Since our visit to Sacred Stone Camp, we have been highlighting news and pictures of the Dakota Access Pipeline resistance fight on our Facebook page and in this blog. People are obviously hungry for news about this movement, but we were surprised to see our “total reach,” a barometer of Facebook’s algorithmic dispersal of pages and posts, hit a weekly high of 1.5 million people. While some of this is due to the sharing of our original content, we are also sharing other groups’ posts and articles that we feel accurately communicates the complex story of indigenous resistance. Until recently, people were seeing few articles or reports on these issues in mainstream media, so it is even more important to disseminate news in such a grassroots and rhizomatic manner. This is for three significant reasons. The first and foremost is to simply share reliable information from the front lines, so that those who have little connection to the region are able to understand what is happening. It often feels that this “news” function is being abandoned by traditional news sources, and we hope to fill that gap if we are able. The second reason is to shame these news sources with information that percolates up through the dark matter of the internet, so that they begin to feel a need to do their jobs and report the stories of this historical indigenous movement, in spite of the patronage of Big Oil that underwrites much of their organizational structure. It is not a stretch to feel that the “Fourth Estate” is often derelict in its definitive role of “speaking truth to power” or at least adequately reporting the story of those who do. While social media is a shabby substitution for real investigative journalism, those on the ground with the grassroots movements do have a story to tell, and the cumulative effect is an important one. A third reason for taking our collective grassroots media reach seriously is movement building itself; that is, the important work of bringing people together around the urgent struggles for environmental sanity, social justice, and racial equity.

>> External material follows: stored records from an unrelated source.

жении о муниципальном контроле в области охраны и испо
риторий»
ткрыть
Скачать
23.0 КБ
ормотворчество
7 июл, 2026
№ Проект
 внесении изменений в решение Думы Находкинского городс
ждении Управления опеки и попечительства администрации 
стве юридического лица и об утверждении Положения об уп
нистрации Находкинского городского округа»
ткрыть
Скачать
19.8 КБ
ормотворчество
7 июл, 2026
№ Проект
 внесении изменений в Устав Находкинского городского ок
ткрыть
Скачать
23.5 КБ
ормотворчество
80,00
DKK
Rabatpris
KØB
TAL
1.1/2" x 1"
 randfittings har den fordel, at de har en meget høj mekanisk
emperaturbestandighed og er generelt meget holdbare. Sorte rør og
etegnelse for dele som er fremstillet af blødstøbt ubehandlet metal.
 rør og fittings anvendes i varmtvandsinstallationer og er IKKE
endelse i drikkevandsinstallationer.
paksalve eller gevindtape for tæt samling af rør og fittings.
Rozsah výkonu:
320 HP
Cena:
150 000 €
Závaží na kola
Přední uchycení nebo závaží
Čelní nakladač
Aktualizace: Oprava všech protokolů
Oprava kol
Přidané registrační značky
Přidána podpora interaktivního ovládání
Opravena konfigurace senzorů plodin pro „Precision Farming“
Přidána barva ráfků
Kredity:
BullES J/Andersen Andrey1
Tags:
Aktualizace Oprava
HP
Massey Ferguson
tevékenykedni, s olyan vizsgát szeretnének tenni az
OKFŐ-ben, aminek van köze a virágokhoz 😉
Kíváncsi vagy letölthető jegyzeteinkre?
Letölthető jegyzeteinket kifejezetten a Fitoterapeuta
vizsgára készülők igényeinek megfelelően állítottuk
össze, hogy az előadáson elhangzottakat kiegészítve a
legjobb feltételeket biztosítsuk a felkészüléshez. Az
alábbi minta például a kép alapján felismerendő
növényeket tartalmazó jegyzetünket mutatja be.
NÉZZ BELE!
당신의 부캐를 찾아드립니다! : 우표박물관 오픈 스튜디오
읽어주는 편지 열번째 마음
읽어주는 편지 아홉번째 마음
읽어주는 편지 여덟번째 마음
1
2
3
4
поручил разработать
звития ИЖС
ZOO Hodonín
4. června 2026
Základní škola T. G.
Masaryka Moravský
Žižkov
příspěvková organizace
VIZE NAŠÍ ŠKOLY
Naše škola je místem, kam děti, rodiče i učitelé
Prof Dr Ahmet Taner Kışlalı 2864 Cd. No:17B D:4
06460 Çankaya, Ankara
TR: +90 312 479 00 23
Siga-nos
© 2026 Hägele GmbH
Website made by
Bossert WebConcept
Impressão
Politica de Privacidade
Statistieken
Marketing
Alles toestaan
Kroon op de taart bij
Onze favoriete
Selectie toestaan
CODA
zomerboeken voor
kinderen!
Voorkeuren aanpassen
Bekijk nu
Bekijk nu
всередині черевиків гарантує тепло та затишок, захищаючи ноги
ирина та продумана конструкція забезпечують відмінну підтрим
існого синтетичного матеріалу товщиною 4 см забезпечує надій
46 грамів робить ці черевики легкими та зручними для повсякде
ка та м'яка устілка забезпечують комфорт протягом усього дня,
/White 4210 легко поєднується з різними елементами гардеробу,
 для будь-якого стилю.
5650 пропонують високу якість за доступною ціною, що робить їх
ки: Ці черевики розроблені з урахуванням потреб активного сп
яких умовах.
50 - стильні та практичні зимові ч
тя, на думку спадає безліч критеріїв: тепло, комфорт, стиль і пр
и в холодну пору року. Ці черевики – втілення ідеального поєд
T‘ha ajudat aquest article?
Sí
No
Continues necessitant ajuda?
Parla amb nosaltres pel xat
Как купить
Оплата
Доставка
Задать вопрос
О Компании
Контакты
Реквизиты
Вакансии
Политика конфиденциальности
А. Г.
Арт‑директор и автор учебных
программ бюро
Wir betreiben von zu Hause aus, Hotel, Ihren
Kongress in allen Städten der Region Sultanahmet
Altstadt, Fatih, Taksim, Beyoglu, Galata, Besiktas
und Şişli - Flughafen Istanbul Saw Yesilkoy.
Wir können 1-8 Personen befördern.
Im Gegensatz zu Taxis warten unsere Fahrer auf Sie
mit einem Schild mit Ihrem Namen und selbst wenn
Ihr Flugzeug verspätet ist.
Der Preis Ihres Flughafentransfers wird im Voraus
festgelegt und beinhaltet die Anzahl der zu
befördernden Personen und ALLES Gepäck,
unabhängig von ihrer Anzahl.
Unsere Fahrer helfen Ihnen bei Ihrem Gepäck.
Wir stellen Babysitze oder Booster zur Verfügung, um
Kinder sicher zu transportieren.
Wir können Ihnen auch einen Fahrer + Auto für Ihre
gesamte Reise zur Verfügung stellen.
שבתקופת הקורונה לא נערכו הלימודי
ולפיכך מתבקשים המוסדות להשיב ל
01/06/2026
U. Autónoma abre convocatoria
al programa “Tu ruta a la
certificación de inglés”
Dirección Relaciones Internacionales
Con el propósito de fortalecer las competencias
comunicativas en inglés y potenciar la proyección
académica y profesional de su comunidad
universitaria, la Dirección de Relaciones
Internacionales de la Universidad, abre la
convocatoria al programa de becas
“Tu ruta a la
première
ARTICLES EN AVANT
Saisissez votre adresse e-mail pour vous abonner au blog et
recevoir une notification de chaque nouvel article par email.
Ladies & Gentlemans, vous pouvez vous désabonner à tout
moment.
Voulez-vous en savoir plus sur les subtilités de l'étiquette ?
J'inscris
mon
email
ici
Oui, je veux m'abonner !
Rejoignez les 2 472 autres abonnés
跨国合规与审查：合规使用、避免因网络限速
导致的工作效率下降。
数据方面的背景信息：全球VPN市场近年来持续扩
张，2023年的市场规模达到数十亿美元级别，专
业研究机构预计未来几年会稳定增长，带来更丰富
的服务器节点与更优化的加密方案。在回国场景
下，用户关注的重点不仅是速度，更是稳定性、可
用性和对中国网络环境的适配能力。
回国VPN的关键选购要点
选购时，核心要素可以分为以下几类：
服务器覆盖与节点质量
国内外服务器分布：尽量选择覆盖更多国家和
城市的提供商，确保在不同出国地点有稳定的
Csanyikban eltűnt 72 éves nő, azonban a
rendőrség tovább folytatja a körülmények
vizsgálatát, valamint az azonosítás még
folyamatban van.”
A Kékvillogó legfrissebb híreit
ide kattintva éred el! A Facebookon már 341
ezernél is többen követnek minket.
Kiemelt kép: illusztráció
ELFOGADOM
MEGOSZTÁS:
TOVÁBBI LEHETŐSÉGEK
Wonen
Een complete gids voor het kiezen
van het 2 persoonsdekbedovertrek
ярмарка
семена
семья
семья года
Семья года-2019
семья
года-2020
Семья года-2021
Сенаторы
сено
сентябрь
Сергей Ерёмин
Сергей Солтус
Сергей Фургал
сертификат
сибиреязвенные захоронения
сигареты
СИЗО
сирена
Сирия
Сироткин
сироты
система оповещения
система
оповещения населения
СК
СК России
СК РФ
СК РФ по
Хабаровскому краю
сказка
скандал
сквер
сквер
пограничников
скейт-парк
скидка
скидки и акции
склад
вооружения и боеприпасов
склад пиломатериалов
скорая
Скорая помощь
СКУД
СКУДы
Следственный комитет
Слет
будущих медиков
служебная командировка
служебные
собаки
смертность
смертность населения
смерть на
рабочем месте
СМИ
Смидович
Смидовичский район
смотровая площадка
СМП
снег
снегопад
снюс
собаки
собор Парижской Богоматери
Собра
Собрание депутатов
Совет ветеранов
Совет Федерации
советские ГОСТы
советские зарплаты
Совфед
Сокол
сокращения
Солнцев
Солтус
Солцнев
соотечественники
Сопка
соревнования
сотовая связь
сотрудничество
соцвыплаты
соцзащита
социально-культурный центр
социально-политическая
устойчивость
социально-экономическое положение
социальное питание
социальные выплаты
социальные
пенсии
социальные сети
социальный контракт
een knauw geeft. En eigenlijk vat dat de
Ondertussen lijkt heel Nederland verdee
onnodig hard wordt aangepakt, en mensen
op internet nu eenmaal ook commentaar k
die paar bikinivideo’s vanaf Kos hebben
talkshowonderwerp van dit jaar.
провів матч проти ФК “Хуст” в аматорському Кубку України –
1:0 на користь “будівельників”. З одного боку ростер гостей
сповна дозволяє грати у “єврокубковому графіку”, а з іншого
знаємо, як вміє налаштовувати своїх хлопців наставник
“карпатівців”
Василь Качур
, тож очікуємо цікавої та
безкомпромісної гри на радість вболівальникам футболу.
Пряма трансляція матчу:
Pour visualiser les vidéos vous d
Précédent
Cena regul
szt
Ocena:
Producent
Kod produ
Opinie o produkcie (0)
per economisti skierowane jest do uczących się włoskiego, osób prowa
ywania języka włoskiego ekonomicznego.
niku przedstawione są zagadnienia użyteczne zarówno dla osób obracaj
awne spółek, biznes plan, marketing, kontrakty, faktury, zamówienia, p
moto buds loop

The invention of cheap, DIY lighted letter panels, and their extension into the growing Light Brigade Network, has allowed certain night spaces to become effective canvasses for messaging and the amplification of such issues. In the case of the resistance against pipeline colonialism, and specifically the indigenous struggle against DAPL, we are committed to continue to get the word out through all bandwidths possible.
Along with other activist groups, OLB was involved in coordinating a national call of support, hosted by Action Network. We are calling on President Obama to instruct the Army Corps of Engineers to revoke the permits for this dirty pipeline, not simply for a temporary halt so that protocol for public response, rushed at best, can be honored after the fact, but for the recognition that the Standing Rock Sioux have rights as a sovereign nation as decreed through legal historical treaty.
So continue to share information on social media, talk to friends, get involved in this historical struggle. It matters. When we care enough to put our bodies on the line, the front lines, a rally, a march, a meeting, a hearing, holding a lighted letter in a message on a bridge, we struggle against a culture of complacency, and push our elected officials to think that they might indeed represent us. We also understand that we are active agents in a history that unfolds, not merely spectators in someone else’s story. By gathering together, in this case, we hope to call attention to the dedicated warriors at The Sacred Stone camp and encourage others to take a stand in support of these brave Protectors.